Le nonce, retournant vers celui qui l'envoie,
Prend congé de l'enfant, et, comme procureur
Du très victorieux et très noble empereur,
Fait le salut qu'on fait aux têtes souveraines.
--Qu'il soit le bienvenu! Bas le pont! bas les chaînes!
Dit le marquis; sonnez la trompe et l'olifant!--
Et, fier de voir qu'on traite en reine son enfant,
La joie a rayonné sur sa face loyale.
Or, comme il relisait la lettre impériale,
Un corbeau qui passait fit de l'ombre dessus.
--Les oiseaux noirs guidaient Judas cherchant Jésus;
Sire, vois ce corbeau, dit une sentinelle.
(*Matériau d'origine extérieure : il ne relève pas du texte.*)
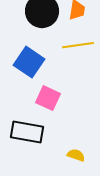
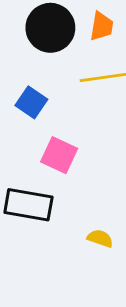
blue square: (29, 62) -> (31, 102), size x0.7

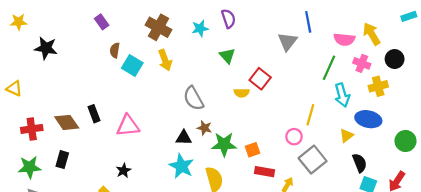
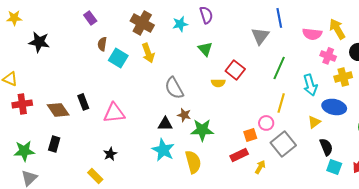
green line: (329, 68) -> (279, 68), moved
red cross: (32, 129) -> (22, 104), moved
orange square: (252, 150) -> (250, 135), moved
red rectangle: (265, 172) -> (239, 155), turned -36

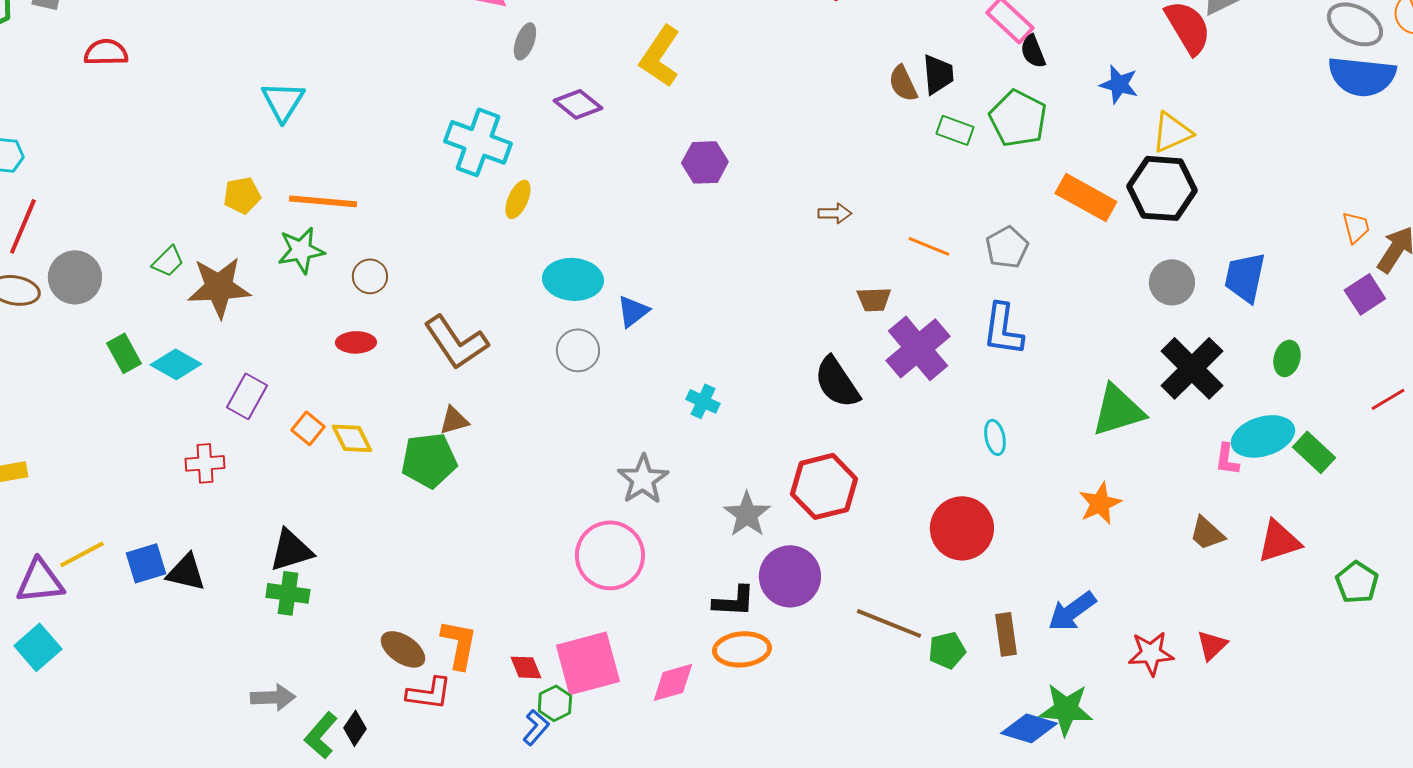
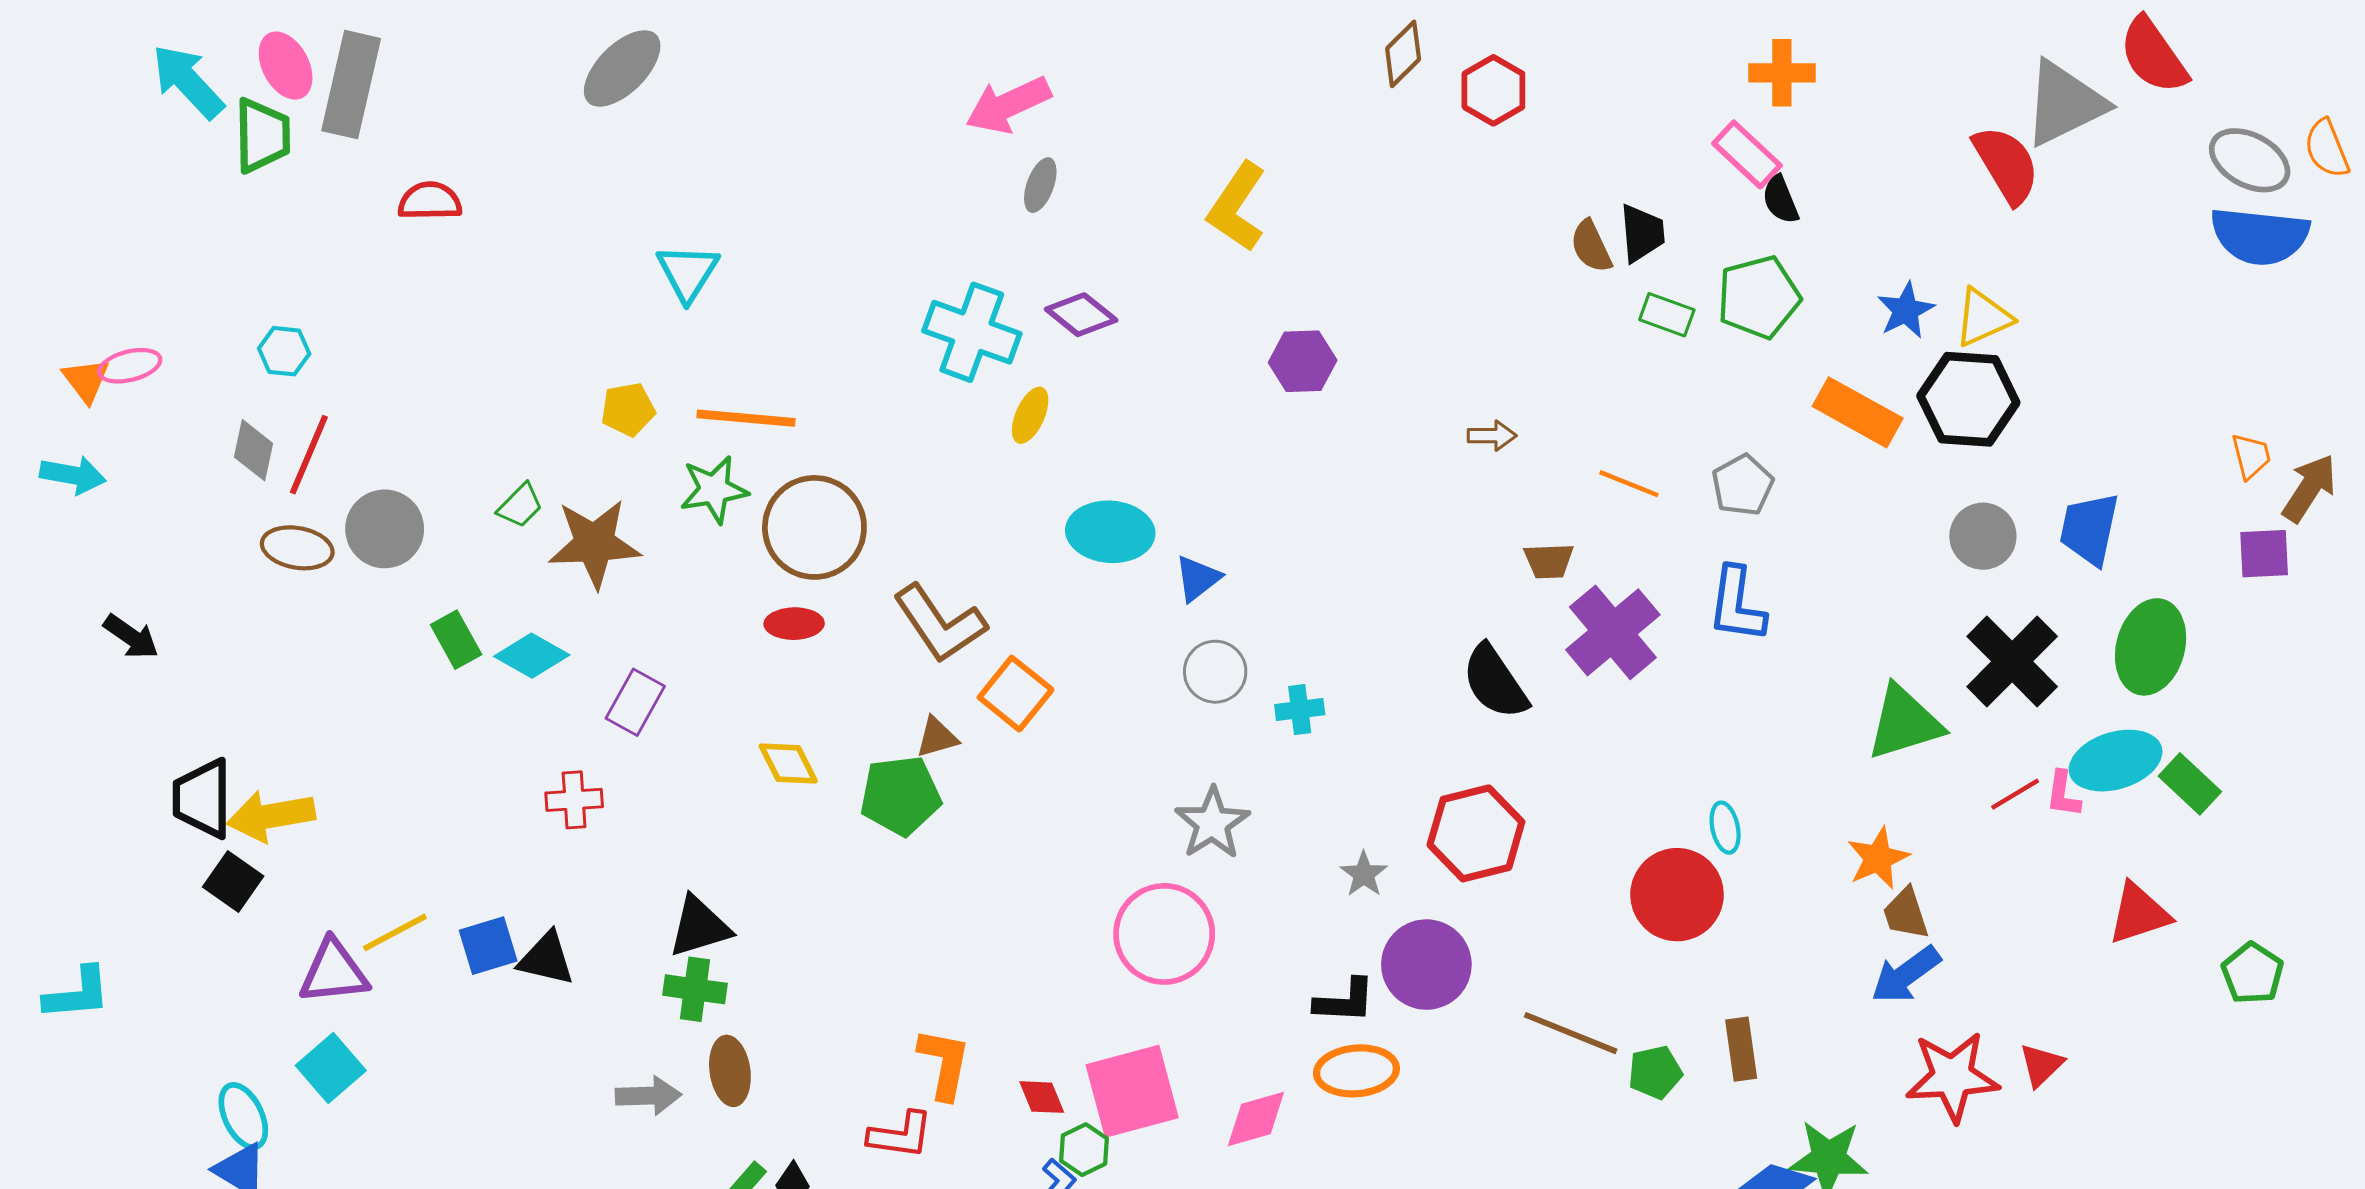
blue star: (1119, 84) -> (1906, 310), moved, turned 30
purple diamond: (578, 104) -> (1081, 315), moved
green pentagon: (1018, 118) -> (1759, 297), turned 30
brown circle: (370, 276) -> (814, 527), size x2.0
purple square: (1365, 294) -> (2264, 554), turned 30
gray circle: (578, 350) -> (1215, 672), moved
green ellipse: (1287, 358) -> (2151, 647), size x1.8
red line: (1388, 399) -> (2015, 794), moved
cyan cross: (703, 401) -> (1300, 710), turned -32
orange square: (308, 428) -> (1016, 694), moved, size x1.5
cyan ellipse: (995, 437) -> (1725, 828), moved
gray star: (747, 514) -> (1364, 874), size x0.7
brown trapezoid: (1207, 533) -> (1906, 914), moved, turned 30
blue arrow: (1072, 611) -> (1906, 975), moved
brown ellipse: (403, 649) -> (730, 1071), moved, turned 48
red star: (1151, 653) -> (1952, 1077), size x1.4
gray arrow: (273, 697) -> (648, 1096), moved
Et, regardant l'oiseau planer sur la tournelle:
--Bah! dit l'aïeul, j'étais pas plus haut que cela,
Compagnon, déjà ce corbeau que voilà,
Dans la plus fière tour de toute la contrée
Avait bâti son nid, dont on voyait l'entrée;
Je le connais; le soir, volant dans la vapeur,
Il criait; tous tremblaient; mais, loin d'en avoir peur,
Moi petit, je l'aimais; ce corbeau centenaire
Étant un vieux voisin de l'astre et du tonnerre.
VI
LE PÉRE ET LA MÈRE
Les marquis de Final ont leur royal tombeau
Dans une cave où luit, jour et nuit, un flambeau;
Le soir, l'homme qui met de l'huile dans les lampes
A son heure ordinaire en descendit les rampes;
Là, mangé par les vers dans l'ombre de la mort,
Chaque marquis auprès de sa marquise dort,
Sans voir cette clarté qu'un vieil esclave apporte.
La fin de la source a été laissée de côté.